Reference no: EM133218010
Question: If you view this in a spreadsheet, you will find four columns of a small dataset. The first column shows the number of fawn in a given spring (fawn are baby antelope). The second column shows the population of adult antelope, the third shows the annual precipitation that year, and finally the last column shows how bad the winter was during that year.
You have the option of saving the file to your computer and read it into R, or read the data directly from the web into a dataframe.
You should inspect the data using the str() command to make sure all of the cases have been read in (n=8 years of observations) and that there are four variables.
Create bivariate plots of number of baby fawns versus adult antelope population, precipitation that year, and severity of the winter. Your code should produce three separate plots. Make sure the y-axis and x-axis are labeled. Keeping in mind that the number of fawns is the outcome (or dependent) variable, which axis should it go on in your plots?

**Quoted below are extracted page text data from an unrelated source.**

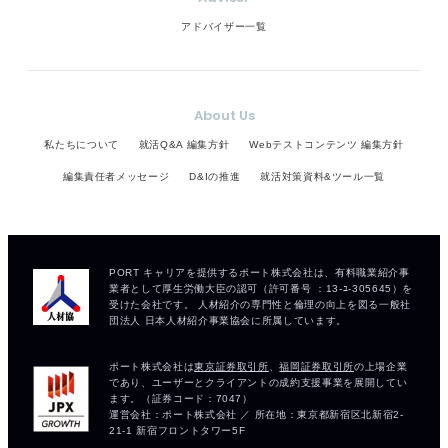
アドバイザー一覧
About Us
私たちについて
就活Q&A 編集方針
Webテストコンテンツ 編集方針
編集責任者メッセージ
D&Iの推進
就活対策資料&ツール一覧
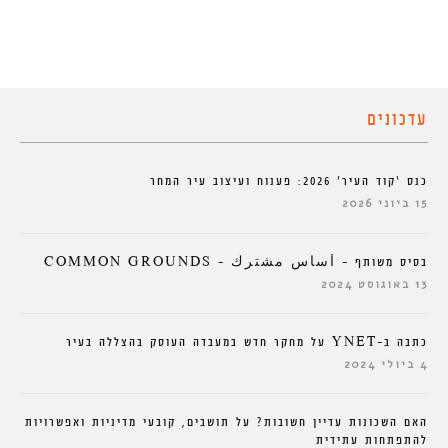
עדכונים
כנס ‘קוד העיר’ 2026: פענוח ועיצוב עיר המחר
15 ביוני 2026
בסיס משותף – أساس مشترك – COMMON GROUNDS
13 באוגוסט 2024
כתבה ב-YNET על מחקר חדש במעבדה העוסק בהצללה בעיר
4 ביולי 2024
האם השכונות עדיין חשובות? על תושבים, קובעי מדיניות ואפשרויות
להתפתחות עתידית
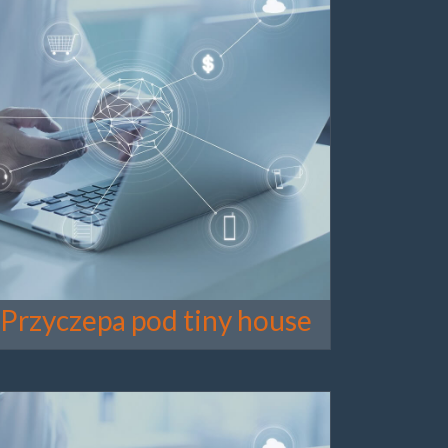
Przyczepa pod tiny house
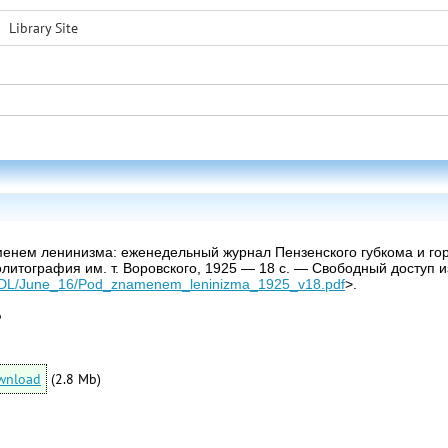
Library Site
аменем ленинизма: еженедельный журнал Пензенского губкома и гор
литография им. т. Воровского, 1925 — 18 с. — Свободный доступ из
t.ru/DL/June_16/Pod_znamenem_leninizma_1925_v18.pdf
>.
6
wnload
(2.8 Mb)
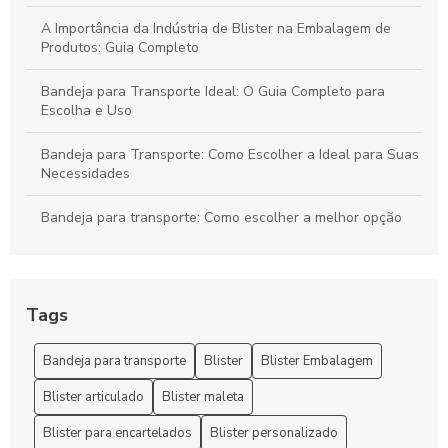
A Importância da Indústria de Blister na Embalagem de
Produtos: Guia Completo
Bandeja para Transporte Ideal: O Guia Completo para
Escolha e Uso
Bandeja para Transporte: Como Escolher a Ideal para Suas
Necessidades
Bandeja para transporte: Como escolher a melhor opção
para suas necessidades
Bandeja para Transporte: Praticidade e Versatilidade
Tags
Bandejas para Transporte: Como Escolher a Opção Ideal
para Suas Necessidades
Bandeja para transporte
Blister
Blister Embalagem
Bandejas para Transporte: Guia Completo para Escolher
Blister articulado
Blister maleta
com Segurança e Eficiência
Blister para encartelados
Blister personalizado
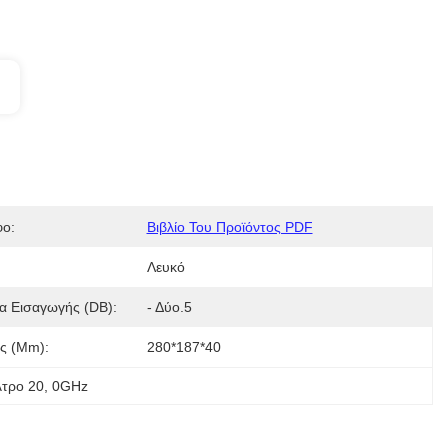
ο:
Βιβλίο Του Προϊόντος PDF
:
Λευκό
α Εισαγωγής (dB):
- Δύο.5
ς (mm):
280*187*40
λτρο 20
, 
0GHz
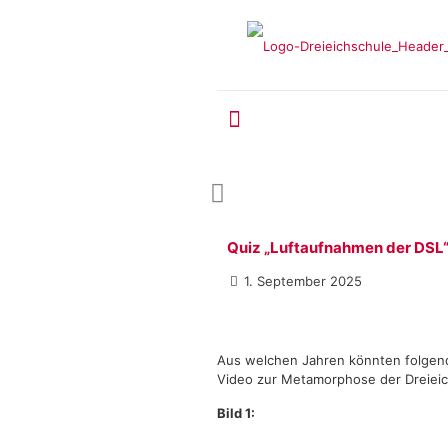
Quiz „Luftaufnahmen der DSL
1. September 2025
Aus welchen Jahren könnten folgend
Video zur Metamorphose der Dreieichs
Bild 1:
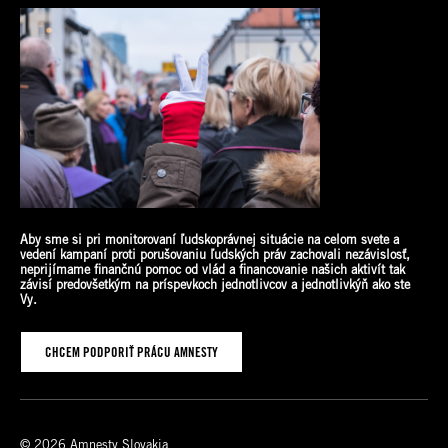
Aby sme si pri monitorovaní ľudskoprávnej situácie na celom svete a
vedení kampaní proti porušovaniu ľudských práv zachovali nezávislosť,
neprijímame finančnú pomoc od vlád a financovanie našich aktivít tak
závisí predovšetkým na príspevkoch jednotlivcov a jednotlivkýň ako
ste
Vy.
CHCEM PODPORIŤ PRÁCU AMNESTY
© 2026 Amnesty Slovakia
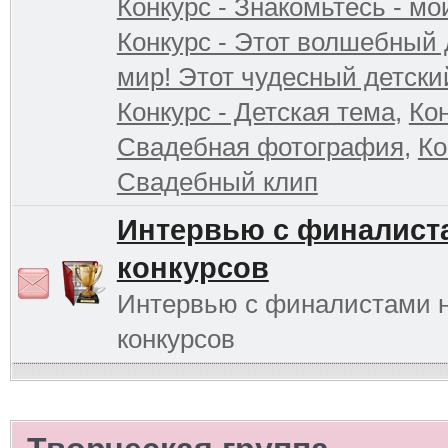
Конкурс - Знакомьтесь - мо
Конкурс - Этот волшебный 
мир! Этот чудесный детски
Конкурс - Детская тема
,
Кон
Свадебная фотография
,
Ко
Свадебный клип
Интервью с финалист
конкурсов
Интервью с финалистами 
конкурсов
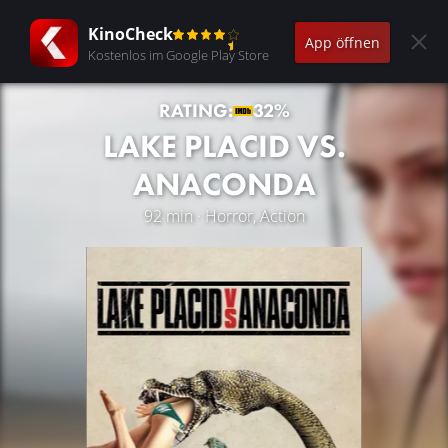
KinoCheck
App öffnen
Kostenlos im Google Play Store
RATING:
32%
LAKE PLACID VS.
ANACONDA
92 min · Horror, Action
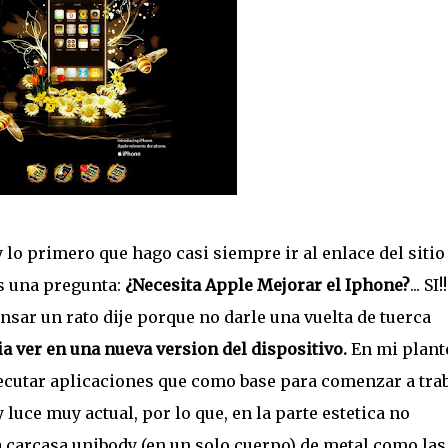
 lo primero que hago casi siempre ir al enlace del sitio
es una pregunta:
¿Necesita Apple Mejorar el Iphone?
... SI!!
sar un rato dije porque no darle una vuelta de tuerca
a ver en una nueva version del dispositivo.
En mi plant
ecutar aplicaciones que como base para comenzar a tra
luce muy actual, por lo que, en la parte estetica no
a carcasa unibody (en un solo cuerpo) de metal como las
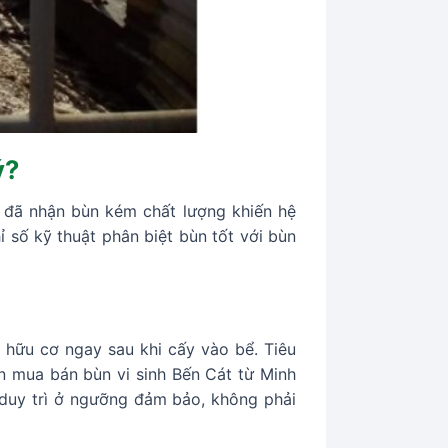
ý?
t đã nhận bùn kém chất lượng khiến hệ
ỉ số kỹ thuật phân biệt bùn tốt với bùn
 hữu cơ ngay sau khi cấy vào bể. Tiêu
ùn mua bán bùn vi sinh Bến Cát từ Minh
 duy trì ở ngưỡng đảm bảo, không phải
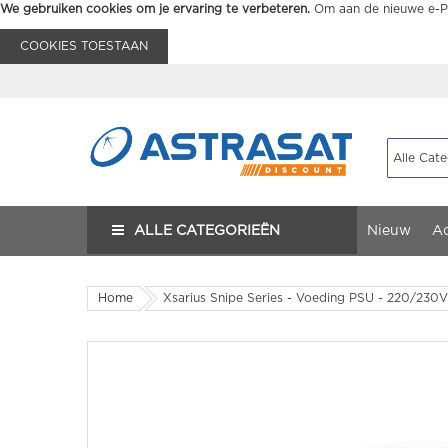
We gebruiken cookies om je ervaring te verbeteren.
Om aan de nieuwe e-Pr
COOKIES TOESTAAN
ALLE CATEGORIEËN
Nieuw
Ac
Home
Xsarius Snipe Series - Voeding PSU - 220/230V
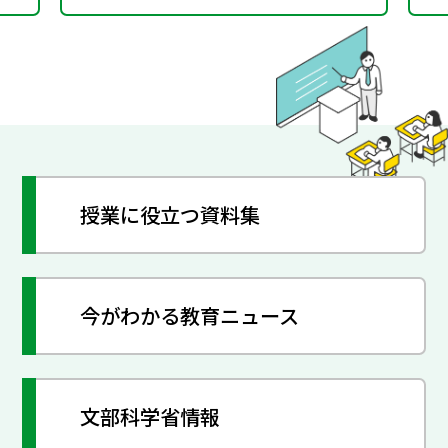
授業に役立つ資料集
今がわかる教育ニュース
文部科学省情報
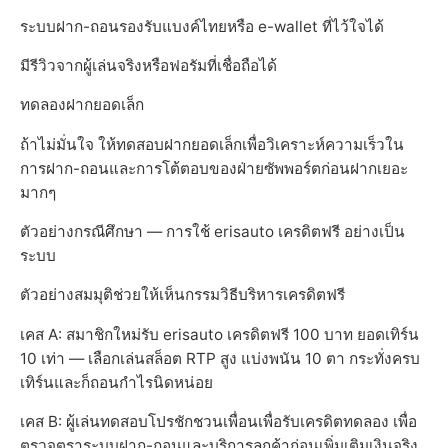
ระบบฝาก-ถอนรองรับแบงค์ไทยหรือ e-wallet ที่ไว้ใจได้
มีรีวิวจากผู้เล่นจริงหรือฟอรัมที่เชื่อถือได้
ทดลองฝากยอดเล็ก
ถ้าไม่มั่นใจ ให้ทดสอบฝากยอดเล็กเพื่อวิเคราะห์ความเร็วใน
การฝาก-ถอนและการโต้ตอบของฝ่ายซัพพอร์ตก่อนฝากเยอะ
มากๆ
ตัวอย่างกรณีศึกษา — การใช้ erisauto เครดิตฟรี อย่างเป็น
ระบบ
ตัวอย่างสมมุติช่วยให้เห็นกรรมวิธีบริหารเครดิตฟรี
เคส A: สมาชิกใหม่รับ erisauto เครดิตฟรี 100 บาท ยอดเทิร์น
10 เท่า — เลือกเล่นสล็อต RTP สูง แบ่งพนัน 10 ตา กระทั่งครบ
เทิร์นและก็ถอนกำไรนิดหน่อย
เคส B: ผู้เล่นทดสอบโปรชักชวนเพื่อนเพื่อรับเครดิตทดลอง เพื่อ
ตรวจตราระบบฝาก-ถอนและบริการลูกค้าก่อนเพิ่มเติมเงินจริง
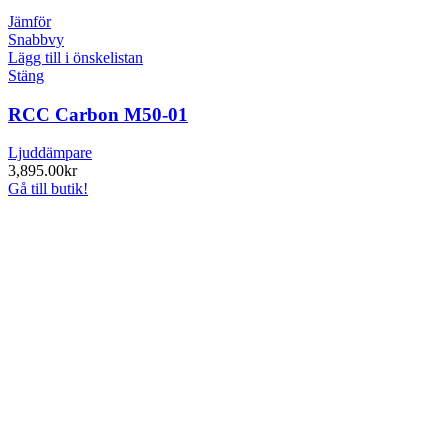
Jämför
Snabbvy
Lägg till i önskelistan
Stäng
RCC Carbon M50-01
Ljuddämpare
3,895.00
kr
Gå till butik!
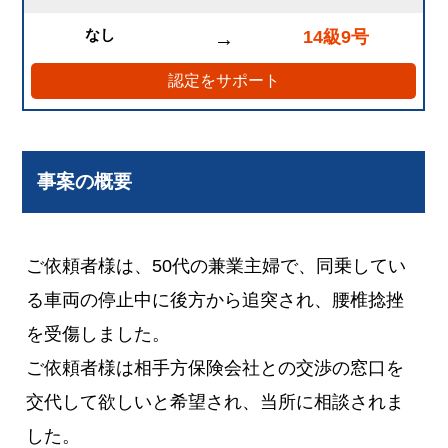
なし
14級9号
→
認定をサポート
事案の概要
ご依頼者様は、50代の兼業主婦で、同乗してい
る車両の停止中に後方から追突され、腰椎捻挫
を受傷しました。
ご依頼者様は相手方保険会社との交渉の窓口を
交代して欲しいと希望され、当所に相談されま
した。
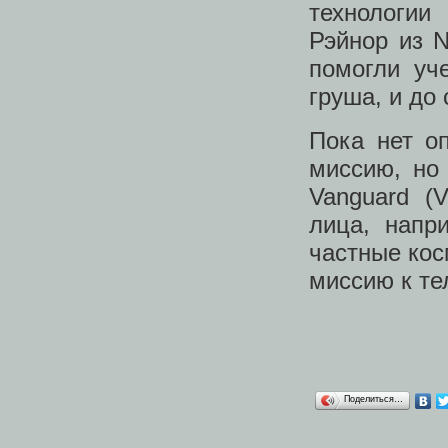
технологии
Рэйнор из N
помогли уч
груша, и до
Пока нет оп
миссию, но
Vanguard (
лица, напр
частные кос
миссию к те
Поделиться…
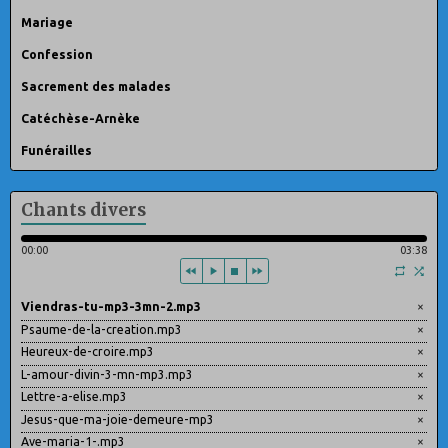
Mariage
Confession
Sacrement des malades
Catéchèse-Arnèke
Funérailles
Chants divers
00:00
03:38
Viendras-tu-mp3-3mn-2.mp3
×
Psaume-de-la-creation.mp3
×
Heureux-de-croire.mp3
×
L-amour-divin-3-mn-mp3.mp3
×
Lettre-a-elise.mp3
×
Jesus-que-ma-joie-demeure-mp3
×
Ave-maria-1-.mp3
×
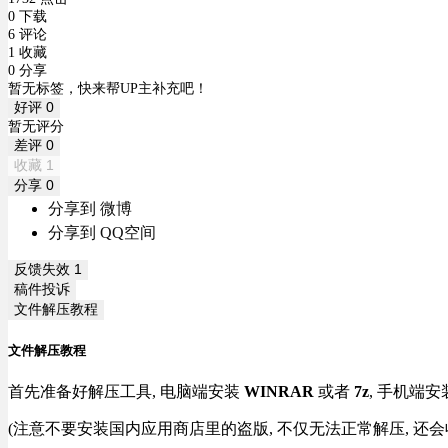
0 下载
6 评论
1 收藏
0 分享
暂无标签，快来帮UP主补充吧！
好评
0
暂无评分
差评
0
收藏
1
分享
0
分享到 微博
分享到 QQ空间
反馈失效
1
稿件投诉
文件解压教程
文件解压教程
首先准备好解压工具, 电脑端安装
WINRAR
或者
7z
, 手机端安
(注意不要安装国内应用商店里的盗版, 不仅无法正常解压, 还会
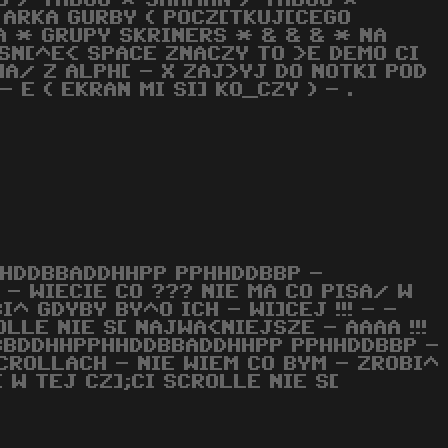
MS / TABOO * SHAMAN / TABOO *
 ARKA GURBY ( POCZ[TKUJ[CEGO
A * GRUPY SKRINERS * & & & * NA
ISN[^E< SPACE ZNACZY TO >E DEMO CI
A/ Z ALPH[ - X ZAJ>YJ DO NOTKI POD
 E ( EKRAN MI SI] KO_CZY ) - .
HHDDBBADDHHPP PPHHDDBBP -
 WIECIE CO ??? NIE MA CO PISA/ W
^ GDYBY BY^O ICH - WI]CEJ !!! - -
LLE NIE S[ NAJWA<NIEJSZE - AAAA !!!
- - ABBDDHHPPHHDDBBADDHHPP PPHHDDBBP -
SCROLLACH - NIE WIEM CO BYM - ZROBI^
 W TEJ CZ];CI SCROLLE NIE S[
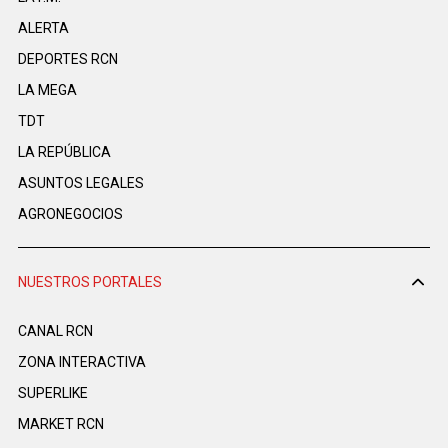
ALERTA
DEPORTES RCN
LA MEGA
TDT
LA REPÚBLICA
ASUNTOS LEGALES
AGRONEGOCIOS
NUESTROS PORTALES
CANAL RCN
ZONA INTERACTIVA
SUPERLIKE
MARKET RCN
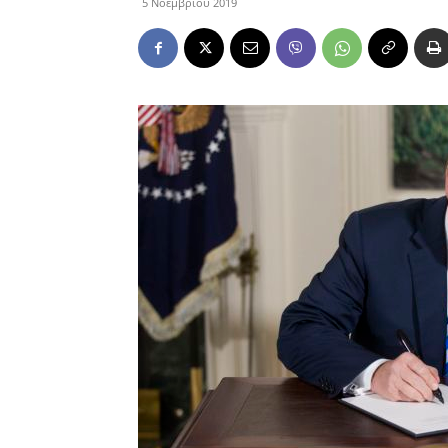
5 Νοεμβρίου 2019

Next, create three regression models of increasing complexity using lm(). In the first model, predict the number of fawns from the severity of the winter. In the second model, predict the number of fawns from two variables (one should be the severity of the winter). In the third model, predict the number of fawns from the three other variables. Which model works best? Which of the predictors are statistically significant in each model? If you wanted to create the most parsimonious model (i.e., the one that did the best job with the fewest predictors), what would it contain?